Coming out of the All-Star break, Crawford wasn't quite as productive as he was going into it. In his first nine games, he had five singles in 41 plate appearances with two walks and 10 strikeouts for a .128/.171/.128 slash line.
"You saw him have a couple of games where he started rolling over a lot of balls to the pull side — soft ground balls to second base and first base," Servais said. "It's just kind of a bat-path thing. He's worked all year long to kind of clean that up. He just got a whack for a little bit."
But unlike in past years, his simpler approach and swing allowed him to pull out of it quicker than in the past. Over his past nine games going into Thursday, he had a .325/.386/.375 slash line with 13 hits in 44 plate appearances, eight runs scored, two doubles, three RBI, three walks and eight strikeouts.
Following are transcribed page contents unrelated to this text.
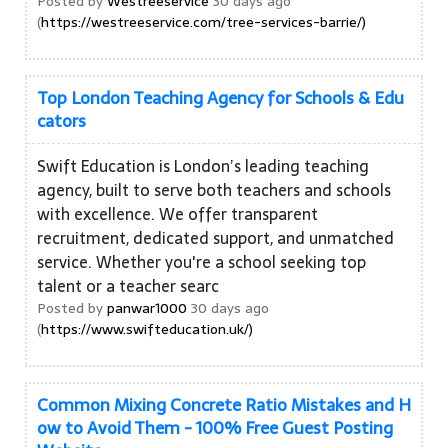
Posted by
Westreeservice
30 days ago
(
https://westreeservice.com/tree-services-barrie/)
Top London Teaching Agency for Schools & Edu
cators
Swift Education is London’s leading teaching
agency, built to serve both teachers and schools
with excellence. We offer transparent
recruitment, dedicated support, and unmatched
service. Whether you're a school seeking top
talent or a teacher searc
Posted by
panwar1000
30 days ago
(
https://www.swifteducation.uk/)
Common Mixing Concrete Ratio Mistakes and H
ow to Avoid Them - 100% Free Guest Posting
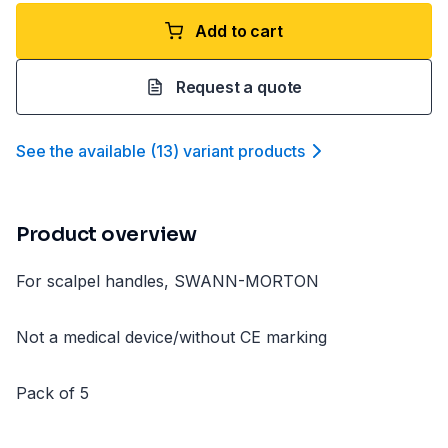
Add to cart
Request a quote
See the available
(
13
)
variant product
s
Product overview
For scalpel handles, SWANN-MORTON
Not a medical device/without CE marking
Pack of 5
"The biggest thing for me this year is the mental side of it," he said. "I learned you're going to get out a lot throughout the course of a whole season. If you are 400 or 500 ABs, you're gonna get out 200 or 300 times and that's even having a great year. You just take that into perspective. You can't get down on yourself. You've just got to keep putting in the work every day, trusting in yourself that you're going to get out of it and you're just not pressing it."
Big series in Spokane
For Mariner fans living in eastern Washington, they will get the chance to see some of the organization's top prospects and a rehabbing big league pitcher over the weekend as the High-A Everett AquaSox are in the midst of a six-game road series vs. the Spokane Indians, which started on Tuesday and ends on Sunday.
Right-hander Emerson Hancock, the organization's No. 5 prospect per Baseball America, started on Wednesday night, pitching 3 2/3 innings and allowing one run on two hits with a walk and three strikeouts. It was his second appearance since returning from a monthlong absence on the injured list due to shoulder fatigue.
Right-hander George Kirby, the No. 4 prospect in the organization, will pitch Saturday night while left-hander Justus Sheffield will make his first rehab appearance since being placed on the injured list with a left forearm and an oblique strain just before the All-Star game.
"He's going to continue to build up volume and arm strength," Servais said. "He needs to get some innings under his belt."